**What you should do**
Some lines in the entries contain the word "Streudienst". Copy all of them.

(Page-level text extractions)

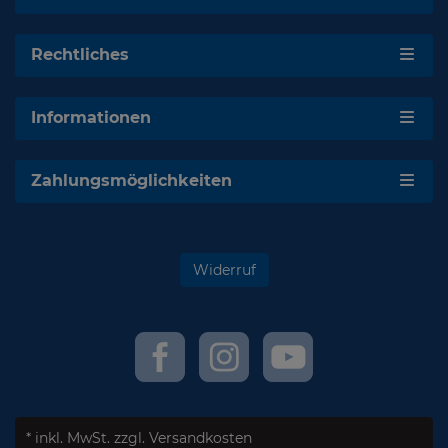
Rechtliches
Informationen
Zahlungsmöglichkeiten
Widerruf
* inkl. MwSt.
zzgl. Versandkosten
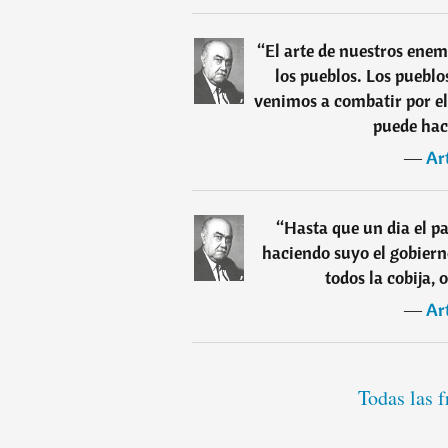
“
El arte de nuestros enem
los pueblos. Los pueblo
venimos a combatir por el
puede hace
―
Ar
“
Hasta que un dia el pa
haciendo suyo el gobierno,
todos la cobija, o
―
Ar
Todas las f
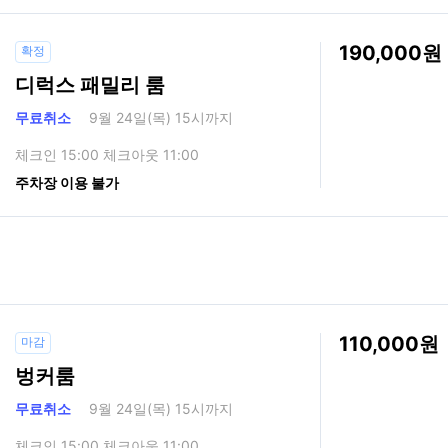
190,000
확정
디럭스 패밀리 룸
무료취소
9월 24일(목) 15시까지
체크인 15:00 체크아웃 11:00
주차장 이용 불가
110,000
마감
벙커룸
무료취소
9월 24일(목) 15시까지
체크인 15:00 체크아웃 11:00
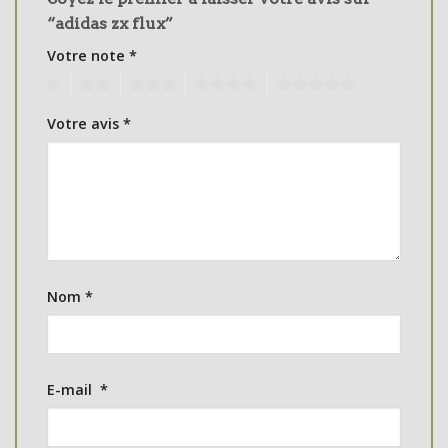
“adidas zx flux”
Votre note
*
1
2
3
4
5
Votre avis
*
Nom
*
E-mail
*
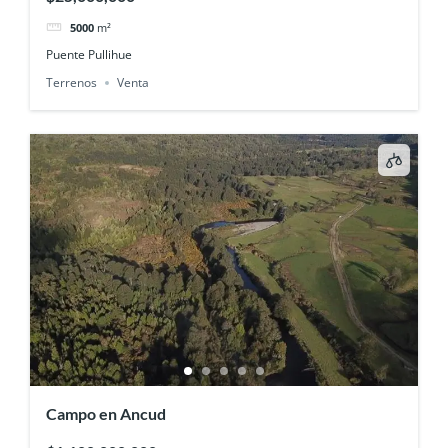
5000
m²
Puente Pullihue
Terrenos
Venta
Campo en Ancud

* * *

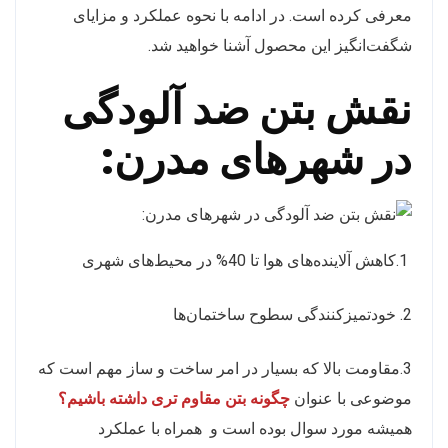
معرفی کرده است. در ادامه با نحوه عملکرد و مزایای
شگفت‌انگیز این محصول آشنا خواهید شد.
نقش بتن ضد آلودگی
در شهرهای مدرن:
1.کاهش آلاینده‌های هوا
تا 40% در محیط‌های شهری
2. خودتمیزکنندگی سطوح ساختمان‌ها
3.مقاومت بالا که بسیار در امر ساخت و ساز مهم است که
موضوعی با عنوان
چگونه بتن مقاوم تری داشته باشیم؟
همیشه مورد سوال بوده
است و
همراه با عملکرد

* * *

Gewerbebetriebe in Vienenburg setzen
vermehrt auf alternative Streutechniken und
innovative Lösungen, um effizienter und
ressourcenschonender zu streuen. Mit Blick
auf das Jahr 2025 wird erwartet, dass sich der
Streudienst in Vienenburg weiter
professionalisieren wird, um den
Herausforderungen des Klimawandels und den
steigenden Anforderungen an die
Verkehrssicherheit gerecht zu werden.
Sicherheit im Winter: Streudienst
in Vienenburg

**Response for this exercise**
Streudienst in Vienenburg weiter
Sicherheit im Winter: Streudienst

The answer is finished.